Location
- 3037 Bunker Lake Blvd. NW Andover, Minnesota 55304 United States of America 45°13′15″N 093°20′36″W﻿ / ﻿45.22083°N 93.34333°W

Information
- Type: Private, Coeducational
- Denomination: Christian
- Established: 1976
- School district: Association of Christian Schools International
- President: Jake Mulvihill (Head of School)
- Principal: Joel Nydam (Pre-K –4th)
- Principal: Libby Manion (5th – 8th)
- Principal: Robert Lynn Atkinson (9th-12th)
- Grades: Pre-School – 12th
- Enrollment: 830
- Colors: Navy Blue, Orange, and White
- Athletics conference: Minnesota Christian Athletic Association
- Mascot: Lions
- Affiliation: Association of Christian Schools International
- Information: +1-763-427-4595
- Fax: +1-763-427-3398
- Website: https://www.lcamn.org/

= Legacy Christian Academy (Minnesota) =

Legacy Christian Academy (formerly known as Meadow Creek Christian School) is a private Christian school located in Andover, Minnesota. It has approximately 830 students in pre-school through 12th grade.
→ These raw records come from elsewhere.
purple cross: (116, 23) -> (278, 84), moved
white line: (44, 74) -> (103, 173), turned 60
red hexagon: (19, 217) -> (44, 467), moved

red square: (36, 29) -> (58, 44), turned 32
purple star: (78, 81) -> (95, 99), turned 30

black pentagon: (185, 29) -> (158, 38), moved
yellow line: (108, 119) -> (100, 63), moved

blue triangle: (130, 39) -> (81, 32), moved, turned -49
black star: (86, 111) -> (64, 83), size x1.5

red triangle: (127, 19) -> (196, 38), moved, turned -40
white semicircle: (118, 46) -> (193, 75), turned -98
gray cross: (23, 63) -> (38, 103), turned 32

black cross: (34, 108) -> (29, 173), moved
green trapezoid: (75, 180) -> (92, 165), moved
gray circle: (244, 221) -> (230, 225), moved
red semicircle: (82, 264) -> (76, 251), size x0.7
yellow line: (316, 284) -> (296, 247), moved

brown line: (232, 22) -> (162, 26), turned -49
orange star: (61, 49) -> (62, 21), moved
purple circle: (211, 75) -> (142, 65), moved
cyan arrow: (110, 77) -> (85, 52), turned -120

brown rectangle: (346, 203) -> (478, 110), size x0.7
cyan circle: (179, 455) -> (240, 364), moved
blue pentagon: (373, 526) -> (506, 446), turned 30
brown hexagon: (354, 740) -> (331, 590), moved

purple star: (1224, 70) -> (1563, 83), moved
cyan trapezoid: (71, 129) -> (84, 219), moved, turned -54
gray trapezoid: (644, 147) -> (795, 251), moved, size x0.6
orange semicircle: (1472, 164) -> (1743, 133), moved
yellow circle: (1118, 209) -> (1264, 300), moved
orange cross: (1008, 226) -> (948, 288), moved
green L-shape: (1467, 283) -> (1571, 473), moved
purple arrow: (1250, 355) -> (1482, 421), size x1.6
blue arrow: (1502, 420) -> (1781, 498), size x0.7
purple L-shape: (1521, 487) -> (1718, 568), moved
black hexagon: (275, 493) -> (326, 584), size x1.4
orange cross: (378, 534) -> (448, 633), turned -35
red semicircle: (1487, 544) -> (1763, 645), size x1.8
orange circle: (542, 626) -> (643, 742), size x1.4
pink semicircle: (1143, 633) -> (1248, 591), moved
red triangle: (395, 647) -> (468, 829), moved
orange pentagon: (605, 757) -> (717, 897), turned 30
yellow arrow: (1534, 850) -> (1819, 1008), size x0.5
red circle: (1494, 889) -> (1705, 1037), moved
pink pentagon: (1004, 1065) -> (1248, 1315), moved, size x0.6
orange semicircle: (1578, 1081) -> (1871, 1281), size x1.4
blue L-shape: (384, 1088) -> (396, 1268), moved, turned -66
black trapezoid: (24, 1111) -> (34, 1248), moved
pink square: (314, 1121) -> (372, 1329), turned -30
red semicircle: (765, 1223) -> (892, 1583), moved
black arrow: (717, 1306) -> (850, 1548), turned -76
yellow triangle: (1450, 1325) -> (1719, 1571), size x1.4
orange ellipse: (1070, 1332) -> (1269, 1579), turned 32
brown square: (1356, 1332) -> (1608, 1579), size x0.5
Academically, Legacy is accredited by the Association of Christian Schools International. Athletically, it is a 'single A' school which competes as part of the Minnesota State High School League in the Minnesota Christian Athletic Association conference. Their school mascot is a Lion named Pounce, and they have a second lion, who is shorter, with bright orange fur named Pounce Jr. In 2026, an English teacher, American Sign Language teacher, and theater director named Jesse Wagner was awarded with being named on Fox nine teachers of the year.